O John é um grande cara…

POSTADO POR: admin ter, 27 de outubro de 2015

Havia acabado de chegar à cidade.

Passei quase um mês rodando pelo planalto central e pela região da serra.
É meio que um caminho sagrado pra mim.
E todos os anos eu faço esse giro enquanto revejo antigos camaradas e participo de todo tipo de evento underground pra vender meus livros.
E tão logo coloquei meus pés na calçada, que circula a rodoviária da cidade, ouvi aquele som maluco e a voz inconfundível do John.
Ele ganha a vida tocando por aí.
É um cara que realmente veio pra tocar, como costumo dizer.
John não tem frescura e se apresenta em qualquer boteco que tiver a chance e toca onde quer que esteja.
E nesses momentos ele coloca uma caixa de sapato ao lado dos seus pés e conta com a colaboração espontânea do público.
Ele não precisa de muitas notas em sequência pra mostrar que sabe o que está fazendo com o violão que segura em suas mãos.
Gosto da visão que o John tem em relação a sua arte.
Eu e ele pensamos de um modo muito parecido e costumamos nos esbarrar por esse mundo louco sem que esteja combinado.
Não demorou muito e o som do freio de um grande ônibus bufou em seu devido box.

E naquele instante as pessoas se dirigiram ao enorme elefante branco com rodas e ficamos sozinhos.
“Como vai?”, eu disse.
“Muito bem, garoto, e você?”, ele me chama de garoto por conta dos seus 72 anos muito bem vividos.
“Estou bem, fui rodar um pouco por aí, pra não perder o senso de direção”, eu sempre digo isso a ele e recebo um grande sorriso.
E o que acontece na sequência também é invariável.
O John não consegue passar muito tempo com seus dedos paralisados e como tem um grande coração começa a escalonar as cordas e produzir sons que arrepiam a pele de qualquer um.
E dessa vez, ele pegou pesado, sabe que gosto de Lynyrd Skynyrd.

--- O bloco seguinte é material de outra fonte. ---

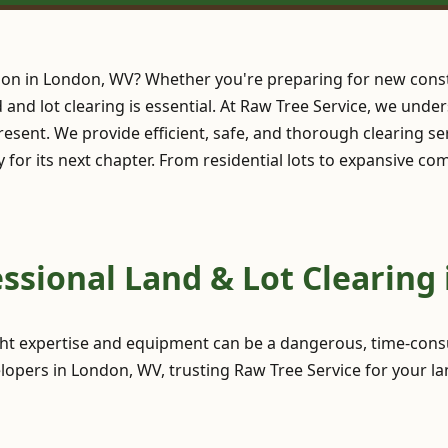
ion in London, WV? Whether you're preparing for new const
nd and lot clearing is essential. At Raw Tree Service, we und
esent. We provide efficient, safe, and thorough clearing se
y for its next chapter. From residential lots to expansive c
ssional Land & Lot Clearing
ght expertise and equipment can be a dangerous, time-consu
opers in London, WV, trusting Raw Tree Service for your la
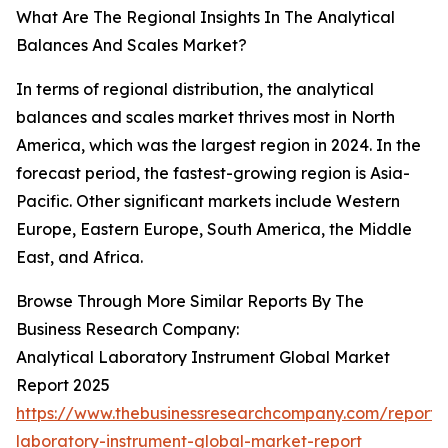
What Are The Regional Insights In The Analytical
Balances And Scales Market?
In terms of regional distribution, the analytical
balances and scales market thrives most in North
America, which was the largest region in 2024. In the
forecast period, the fastest-growing region is Asia-
Pacific. Other significant markets include Western
Europe, Eastern Europe, South America, the Middle
East, and Africa.
Browse Through More Similar Reports By The
Business Research Company:
Analytical Laboratory Instrument Global Market
Report 2025
https://www.thebusinessresearchcompany.com/report/a
laboratory-instrument-global-market-report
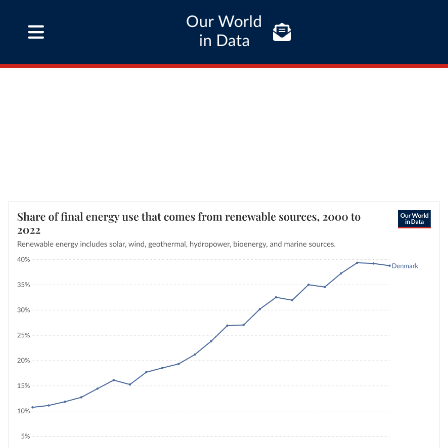
Our World
in Data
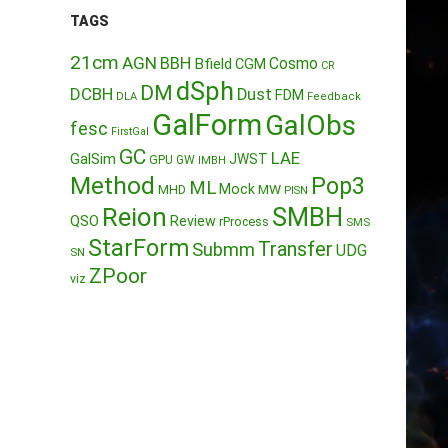
TAGS
21cm
AGN
BBH
Cosmo
Bfield
CGM
CR
dSph
DM
DCBH
Dust
FDM
DLA
Feedback
GalForm
GalObs
fesc
FirstGal
GC
LAE
GalSim
JWST
GPU
GW
IMBH
Method
Pop3
ML
Mock
MW
MHD
PISN
Reion
SMBH
QSO
Review
rProcess
SMS
StarForm
Transfer
Submm
UDG
SN
ZPoor
viz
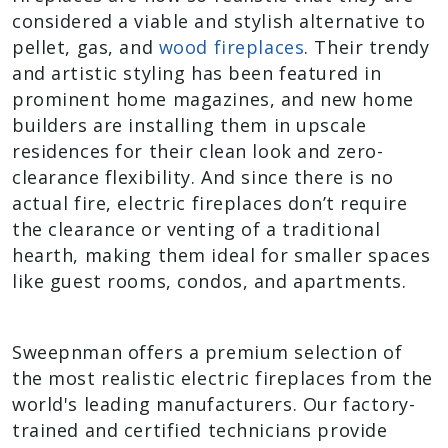
considered a viable and stylish alternative to
pellet, gas, and
wood fireplaces
. Their trendy
and artistic styling has been featured in
prominent home magazines, and new home
builders are installing them in upscale
residences for their clean look and zero-
clearance flexibility. And since there is no
actual fire, electric fireplaces don’t require
the clearance or venting of a traditional
hearth, making them ideal for smaller spaces
like guest rooms, condos, and apartments.
Sweepnman offers a premium selection of
the most realistic electric fireplaces from the
world's leading manufacturers. Our factory-
trained and certified technicians provide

“lembro-me do dia em que ele veio
mal posso acreditar que faz tanto tempo
como um poeta
ele começou a tocar
apenas um velho amigo que estava pendurado com a banda
um homem bebendo que não tinha nenhum plano”

E rapidamente uma nova multidão começou a chegar.
“Ele canta feito um pássaro”, pensei.
Coloquei um livro dentro da sua caixinha de sapato e sabia que era a minha deixa.
Quando nos encontramos, temos esse pacto, eu o presenteio com um de meus livros e ele senta o braço em seu violão, pra que eu possa seguir o meu caminho sem que a gente precise se despedir.
Tanto eu, quanto ele, odiamos despedidas.
É como combinamos no verão de 1999 quando nos conhecemos em um festival de música e arte ao pé da serra.
A gente bebeu todas e selamos a nossa amizade com música e poesia.
É por isso que eu gosto do John, e revê-lo é sempre muito bom.